The Moon is a Harsh Mistress, Page 53. One of Robert Heinlein's most famous novels, published in 1966, is a favorite of science fiction fans (it won the Best Novel Hugo) but also is a favorite of libertarians (it was the first novel to win the the Prometheus Hall of Fame Award, from the Libertarian Futurist Society, in a tie with Atlas Shrugged (Nineteen Eighty-Four and Fahrenheit 451 had to wait another year). I read it as a teenager and am overdue to read it again; Tyler Cowen re-read it in 2017 and found that despite his low expectations " it nonetheless holds up very well and in fact has aged gracefully."

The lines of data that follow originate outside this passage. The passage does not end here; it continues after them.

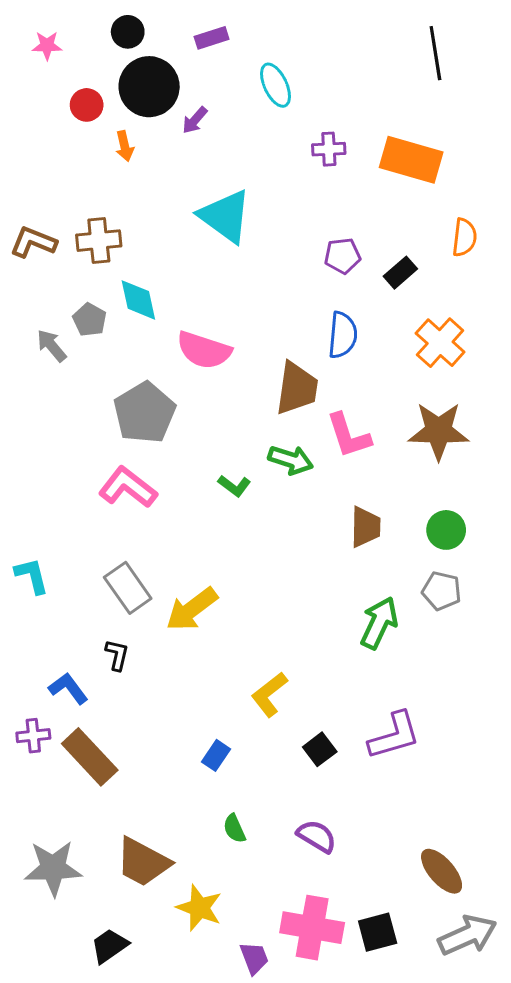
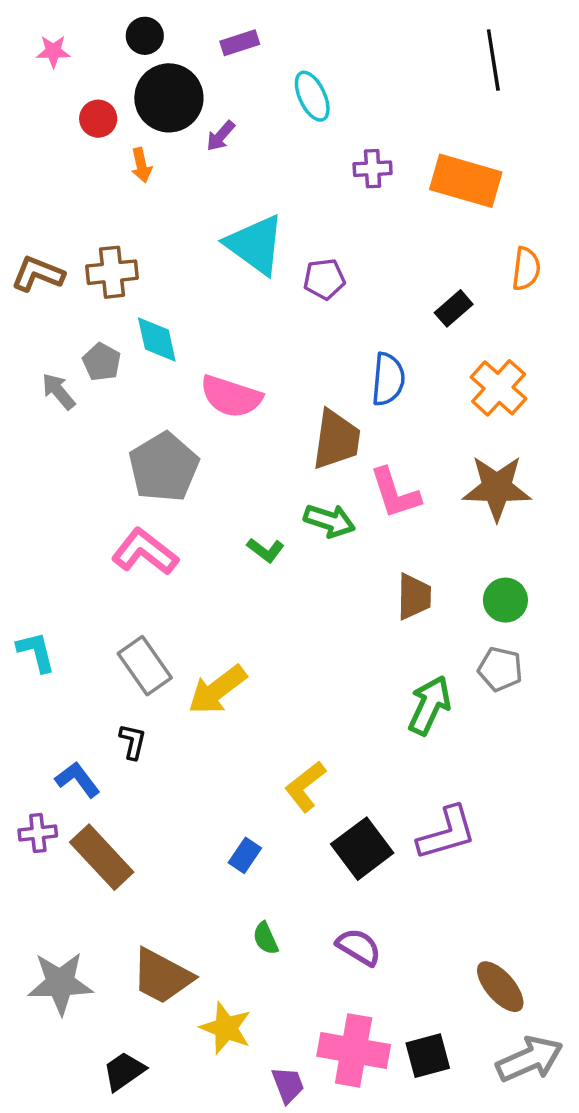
purple pentagon: (343, 256) -> (324, 279), moved
black square: (320, 749) -> (362, 849), size x1.6

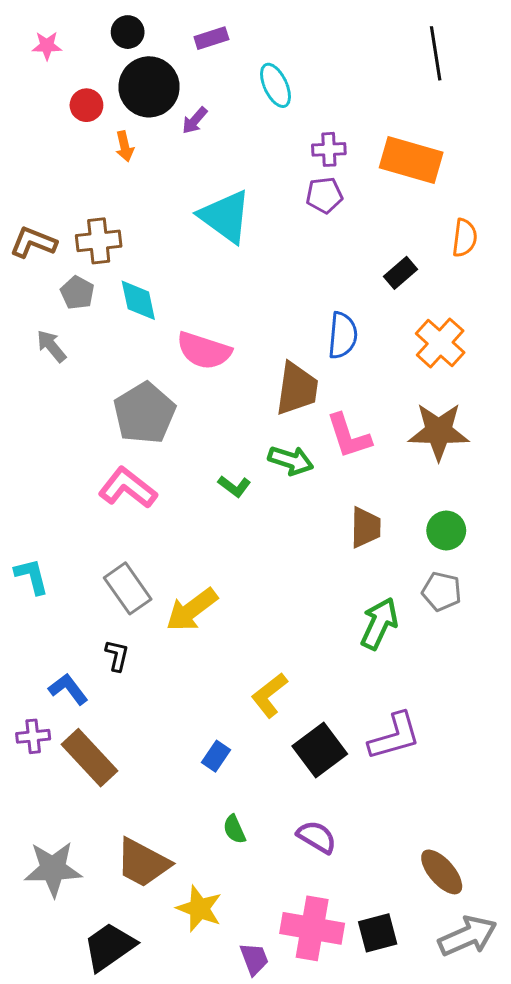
purple pentagon: (324, 279) -> (324, 195), moved
gray pentagon: (102, 362) -> (77, 293), moved
black trapezoid: (124, 1071) -> (109, 947), size x1.4

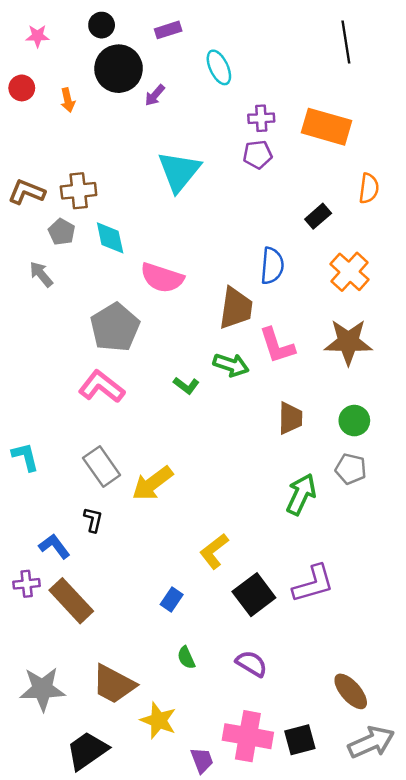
red circle: (86, 105) -> (22, 88), moved
orange arrow: (125, 146) -> (68, 100), moved
cyan triangle: (225, 216) -> (179, 171), turned 33

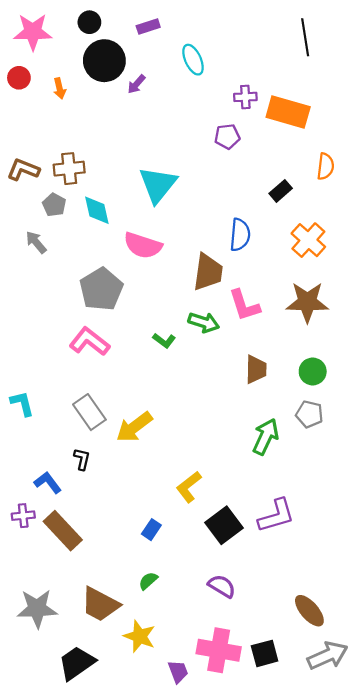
pink star: (37, 36) -> (33, 32), size x1.8
purple cross: (261, 118) -> (245, 97), moved
cyan triangle: (179, 171) -> (158, 185), moved
green semicircle: (186, 658) -> (148, 581), moved, turned 72

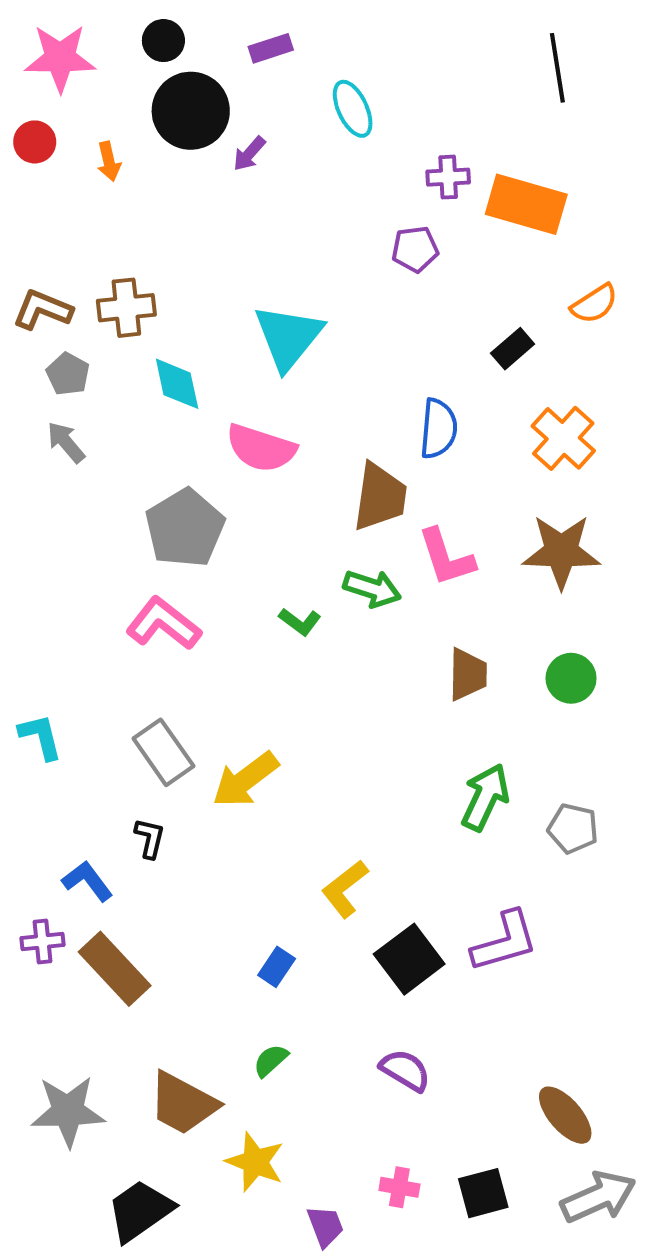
orange semicircle: (325, 166) -> (594, 304), turned 50
gray pentagon: (54, 205) -> (68, 374), moved
gray pentagon: (309, 414) -> (573, 828), moved
pink cross: (219, 650) -> (399, 1187), size x0.5

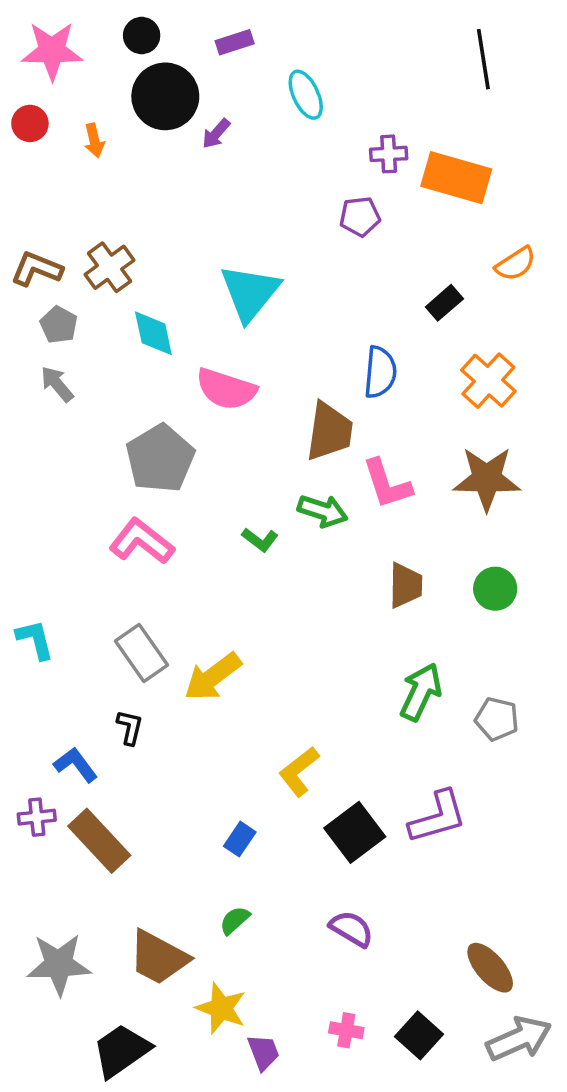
brown cross: (126, 308) -> (109, 267), turned -30
black square: (483, 1193) -> (419, 1035), turned -33
purple trapezoid: (325, 1226) -> (263, 1052), moved

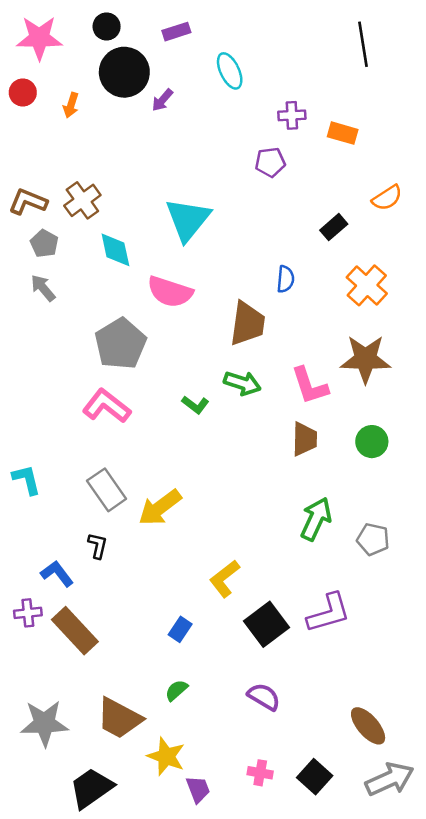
orange arrow: (94, 140) -> (71, 105), turned 30
orange rectangle: (456, 178) -> (343, 133), size x0.6
blue semicircle: (380, 372) -> (286, 279), size x0.7
pink L-shape: (387, 484) -> (310, 386), moved

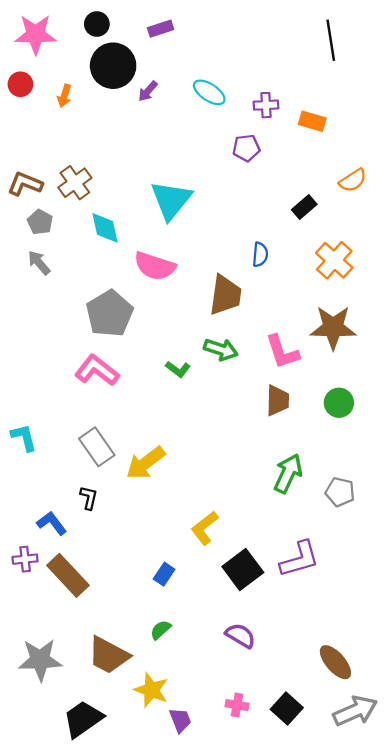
cyan ellipse: (230, 71) -> (209, 92), moved, turned -32

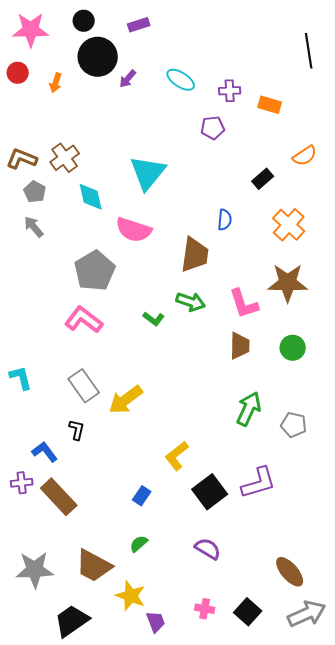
black line: (331, 40) -> (309, 51), moved

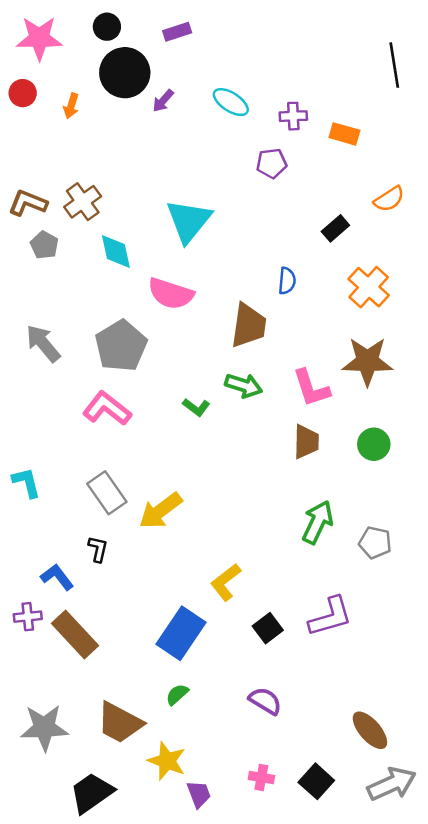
gray arrow: (34, 227) -> (43, 343), moved, size x1.4
black square: (210, 492) -> (268, 628), size x0.7
blue rectangle: (142, 496) -> (181, 633), size x2.0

Arthur Hlavaty, Page 56. The prominent science fiction fan and critic, read his fanzines! And here are some top quotes, and here is a useful biography. Arthur also founded The Golden APA, which had both Robert Anton Wilson and Robert Shea as members, see my interesting interview with him about it.
"I am writing in defense of personal choice here (if you haven't guessed that already); I merely object to having personal choices proclaimed as new religious revelations which we all must share or be damned," Page 57. RAW's version of libertarianism, and also another comment on what he sees as the irony of debating natural law with libertarians.
John 8:7, Page 63, the "admirable remark" which Wilson says "ought to be burned into the backside of every moralist, with a branding iron," is (in one translation), " So when they continued asking him, he lifted up himself, and said unto them, He that is without sin among you, let him first cast a stone at her."
psittacine, Page 68, birds of the parrot family.